(Records from a data collection)

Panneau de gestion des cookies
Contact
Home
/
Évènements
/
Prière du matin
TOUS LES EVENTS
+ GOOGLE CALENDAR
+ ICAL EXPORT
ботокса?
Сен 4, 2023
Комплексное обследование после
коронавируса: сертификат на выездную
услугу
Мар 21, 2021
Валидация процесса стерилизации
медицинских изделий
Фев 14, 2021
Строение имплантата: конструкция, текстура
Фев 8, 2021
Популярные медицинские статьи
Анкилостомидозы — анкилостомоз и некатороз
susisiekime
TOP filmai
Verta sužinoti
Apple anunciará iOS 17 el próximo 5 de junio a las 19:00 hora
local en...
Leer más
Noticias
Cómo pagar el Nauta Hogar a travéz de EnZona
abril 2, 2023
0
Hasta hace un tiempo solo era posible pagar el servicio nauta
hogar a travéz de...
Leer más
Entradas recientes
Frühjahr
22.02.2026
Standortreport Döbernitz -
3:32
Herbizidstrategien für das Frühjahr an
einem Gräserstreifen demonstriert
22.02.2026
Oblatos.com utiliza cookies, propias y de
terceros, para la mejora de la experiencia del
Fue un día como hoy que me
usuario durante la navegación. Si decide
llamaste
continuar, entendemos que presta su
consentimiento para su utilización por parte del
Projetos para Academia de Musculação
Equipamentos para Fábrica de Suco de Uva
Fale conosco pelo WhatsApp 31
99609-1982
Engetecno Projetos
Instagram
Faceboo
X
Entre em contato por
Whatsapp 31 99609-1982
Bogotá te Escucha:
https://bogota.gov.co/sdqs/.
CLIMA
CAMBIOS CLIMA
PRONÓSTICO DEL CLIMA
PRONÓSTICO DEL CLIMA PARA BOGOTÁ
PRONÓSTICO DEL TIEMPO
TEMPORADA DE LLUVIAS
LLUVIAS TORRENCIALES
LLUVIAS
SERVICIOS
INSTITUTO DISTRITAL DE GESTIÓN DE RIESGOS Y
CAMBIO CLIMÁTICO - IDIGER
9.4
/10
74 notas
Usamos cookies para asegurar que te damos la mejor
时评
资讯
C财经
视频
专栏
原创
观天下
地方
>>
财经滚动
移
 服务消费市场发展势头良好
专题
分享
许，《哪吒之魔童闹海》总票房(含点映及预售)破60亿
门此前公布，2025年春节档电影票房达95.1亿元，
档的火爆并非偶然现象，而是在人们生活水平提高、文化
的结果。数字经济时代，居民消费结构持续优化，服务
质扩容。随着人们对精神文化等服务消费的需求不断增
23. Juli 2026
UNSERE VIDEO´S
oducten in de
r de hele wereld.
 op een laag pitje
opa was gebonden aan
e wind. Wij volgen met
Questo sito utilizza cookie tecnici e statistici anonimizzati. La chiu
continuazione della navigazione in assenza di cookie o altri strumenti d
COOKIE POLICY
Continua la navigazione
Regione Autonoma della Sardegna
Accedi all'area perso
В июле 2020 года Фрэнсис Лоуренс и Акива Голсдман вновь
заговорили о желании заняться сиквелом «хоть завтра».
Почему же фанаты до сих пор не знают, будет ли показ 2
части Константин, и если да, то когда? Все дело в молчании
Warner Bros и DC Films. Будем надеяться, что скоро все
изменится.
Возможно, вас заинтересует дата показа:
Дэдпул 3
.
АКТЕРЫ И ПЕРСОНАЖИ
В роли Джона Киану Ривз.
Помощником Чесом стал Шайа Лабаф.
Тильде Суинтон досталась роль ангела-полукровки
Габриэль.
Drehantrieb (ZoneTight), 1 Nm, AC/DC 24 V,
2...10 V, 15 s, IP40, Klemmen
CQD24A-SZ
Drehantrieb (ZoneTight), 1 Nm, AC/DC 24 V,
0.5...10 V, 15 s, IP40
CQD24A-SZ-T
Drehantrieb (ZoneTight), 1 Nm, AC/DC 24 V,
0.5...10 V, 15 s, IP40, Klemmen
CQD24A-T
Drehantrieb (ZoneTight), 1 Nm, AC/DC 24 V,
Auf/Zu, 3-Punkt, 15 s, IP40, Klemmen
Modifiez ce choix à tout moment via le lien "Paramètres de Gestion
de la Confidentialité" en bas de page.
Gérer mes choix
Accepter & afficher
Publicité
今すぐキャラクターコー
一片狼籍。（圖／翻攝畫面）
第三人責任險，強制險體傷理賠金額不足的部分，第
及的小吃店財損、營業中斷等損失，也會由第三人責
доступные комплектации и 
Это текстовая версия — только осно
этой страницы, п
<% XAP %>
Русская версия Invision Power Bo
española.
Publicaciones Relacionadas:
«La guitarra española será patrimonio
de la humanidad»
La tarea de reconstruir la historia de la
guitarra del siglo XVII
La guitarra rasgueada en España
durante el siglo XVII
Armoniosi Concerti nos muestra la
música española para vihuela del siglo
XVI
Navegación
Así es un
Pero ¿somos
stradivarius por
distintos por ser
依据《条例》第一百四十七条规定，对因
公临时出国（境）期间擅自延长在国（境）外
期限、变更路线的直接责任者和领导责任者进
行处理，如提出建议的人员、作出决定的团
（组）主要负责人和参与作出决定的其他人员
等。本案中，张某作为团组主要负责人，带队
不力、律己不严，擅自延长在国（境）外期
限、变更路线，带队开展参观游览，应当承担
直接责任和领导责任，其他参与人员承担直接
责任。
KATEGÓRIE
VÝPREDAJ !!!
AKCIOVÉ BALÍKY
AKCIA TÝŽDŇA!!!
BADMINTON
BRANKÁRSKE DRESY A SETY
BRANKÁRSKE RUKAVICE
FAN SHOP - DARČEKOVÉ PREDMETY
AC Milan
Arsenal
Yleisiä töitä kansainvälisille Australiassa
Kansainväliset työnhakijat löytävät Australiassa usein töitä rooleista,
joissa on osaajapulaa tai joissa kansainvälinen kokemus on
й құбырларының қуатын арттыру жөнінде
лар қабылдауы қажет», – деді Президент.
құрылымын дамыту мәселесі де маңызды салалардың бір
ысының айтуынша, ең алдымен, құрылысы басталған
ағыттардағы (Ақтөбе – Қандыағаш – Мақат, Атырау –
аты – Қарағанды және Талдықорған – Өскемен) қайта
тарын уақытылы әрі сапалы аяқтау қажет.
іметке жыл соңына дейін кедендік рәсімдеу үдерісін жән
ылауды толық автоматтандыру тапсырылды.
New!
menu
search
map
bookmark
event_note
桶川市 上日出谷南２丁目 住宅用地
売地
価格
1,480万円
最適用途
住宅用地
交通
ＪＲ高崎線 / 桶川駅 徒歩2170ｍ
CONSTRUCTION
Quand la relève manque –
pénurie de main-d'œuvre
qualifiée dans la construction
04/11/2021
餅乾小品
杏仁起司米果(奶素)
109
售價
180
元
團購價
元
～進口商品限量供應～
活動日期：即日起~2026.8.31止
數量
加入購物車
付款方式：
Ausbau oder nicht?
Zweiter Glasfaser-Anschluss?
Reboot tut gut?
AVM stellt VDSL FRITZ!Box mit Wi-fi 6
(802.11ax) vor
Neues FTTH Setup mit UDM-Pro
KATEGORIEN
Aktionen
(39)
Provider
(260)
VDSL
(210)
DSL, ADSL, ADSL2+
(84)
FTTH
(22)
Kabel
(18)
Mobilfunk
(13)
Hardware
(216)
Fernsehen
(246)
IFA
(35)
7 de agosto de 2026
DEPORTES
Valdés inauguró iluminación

__Directions__
Please quote exactly the lines from the one containing "durante el siglo XVII" through the last line of the records above, both included, and nothing else.

__Written reply__
durante el siglo XVII
Armoniosi Concerti nos muestra la
música española para vihuela del siglo
XVI
Navegación
Así es un
Pero ¿somos
stradivarius por
distintos por ser
依据《条例》第一百四十七条规定，对因
公临时出国（境）期间擅自延长在国（境）外
期限、变更路线的直接责任者和领导责任者进
行处理，如提出建议的人员、作出决定的团
（组）主要负责人和参与作出决定的其他人员
等。本案中，张某作为团组主要负责人，带队
不力、律己不严，擅自延长在国（境）外期
限、变更路线，带队开展参观游览，应当承担
直接责任和领导责任，其他参与人员承担直接
责任。
KATEGÓRIE
VÝPREDAJ !!!
AKCIOVÉ BALÍKY
AKCIA TÝŽDŇA!!!
BADMINTON
BRANKÁRSKE DRESY A SETY
BRANKÁRSKE RUKAVICE
FAN SHOP - DARČEKOVÉ PREDMETY
AC Milan
Arsenal
Yleisiä töitä kansainvälisille Australiassa
Kansainväliset työnhakijat löytävät Australiassa usein töitä rooleista,
joissa on osaajapulaa tai joissa kansainvälinen kokemus on
й құбырларының қуатын арттыру жөнінде
лар қабылдауы қажет», – деді Президент.
құрылымын дамыту мәселесі де маңызды салалардың бір
ысының айтуынша, ең алдымен, құрылысы басталған
ағыттардағы (Ақтөбе – Қандыағаш – Мақат, Атырау –
аты – Қарағанды және Талдықорған – Өскемен) қайта
тарын уақытылы әрі сапалы аяқтау қажет.
іметке жыл соңына дейін кедендік рәсімдеу үдерісін жән
ылауды толық автоматтандыру тапсырылды.
New!
menu
search
map
bookmark
event_note
桶川市 上日出谷南２丁目 住宅用地
売地
価格
1,480万円
最適用途
住宅用地
交通
ＪＲ高崎線 / 桶川駅 徒歩2170ｍ
CONSTRUCTION
Quand la relève manque –
pénurie de main-d'œuvre
qualifiée dans la construction
04/11/2021
餅乾小品
杏仁起司米果(奶素)
109
售價
180
元
團購價
元
～進口商品限量供應～
活動日期：即日起~2026.8.31止
數量
加入購物車
付款方式：
Ausbau oder nicht?
Zweiter Glasfaser-Anschluss?
Reboot tut gut?
AVM stellt VDSL FRITZ!Box mit Wi-fi 6
(802.11ax) vor
Neues FTTH Setup mit UDM-Pro
KATEGORIEN
Aktionen
(39)
Provider
(260)
VDSL
(210)
DSL, ADSL, ADSL2+
(84)
FTTH
(22)
Kabel
(18)
Mobilfunk
(13)
Hardware
(216)
Fernsehen
(246)
IFA
(35)
7 de agosto de 2026
DEPORTES
Valdés inauguró iluminación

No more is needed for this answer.